The Daesh group in all these cases claimed responsibility for the attacks.
Daesh militants swept across large parts of Syria and neighboring Iraq in 2014, declaring a so-called “caliphate” in areas they controlled.
But the militants have since lost much of that territory to various offensives, in Syria to Russia-backed regime forces and to the US-backed Syrian Democratic Forces.
“As Daesh gets weaker, it has been urging its followers to carry out lone actor type attacks in their home countries, rather than guiding them to travel to the so-called caliphate,” Europol said.
But it warned: “The threat of militant attacks in the EU remains acute, as demonstrated by the attacks which took place in 2017.”
“It should be underlined that Daesh, Al-Qaeda and other militant groups continue to pose a major threat.
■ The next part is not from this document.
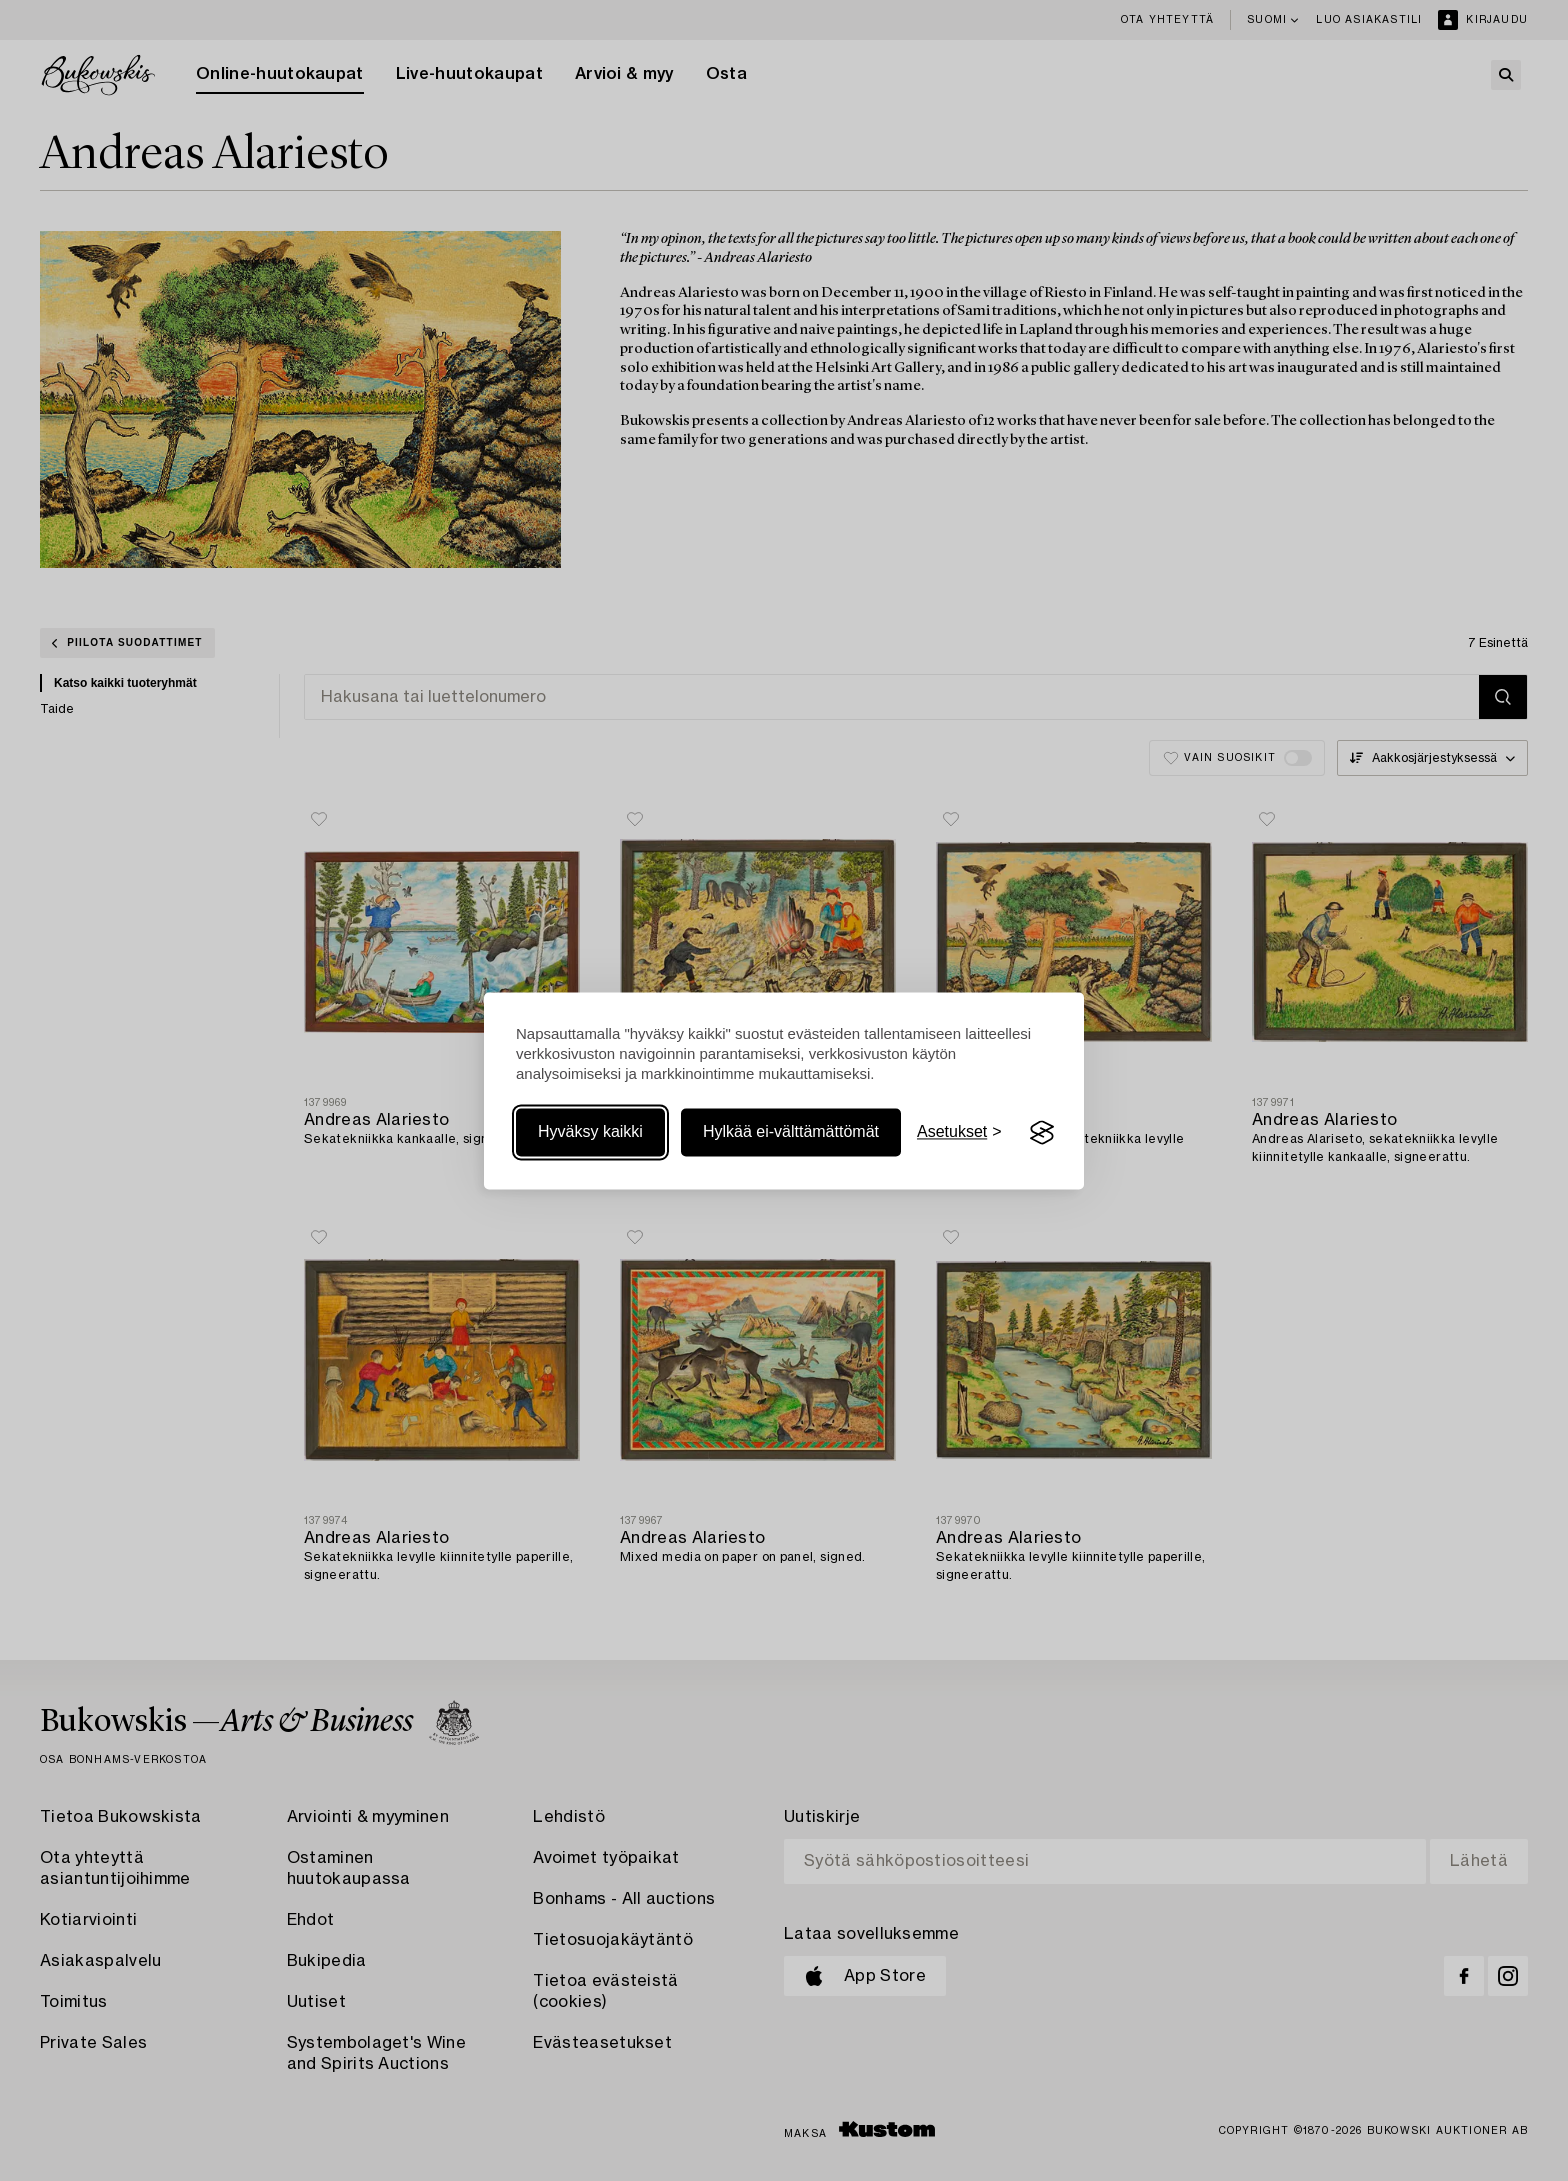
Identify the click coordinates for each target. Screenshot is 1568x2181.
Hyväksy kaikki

They have the ongoing intent and capability to conduct terrorist attacks in the West,” Europol said.
“It therefore goes without saying that supporting member states to combat terrorism will remain a top priority,” Europol’s new director Catherine De Bolle told journalists.
“To fight terrorism, it is essential to have optimal information exchange and data,” she added.
Europol’s report comes as German police Wednesday announced the arrest of a Tunisian man caught in possession of deadly ricin poison and bomb-making material to be used in a suspected terror attack.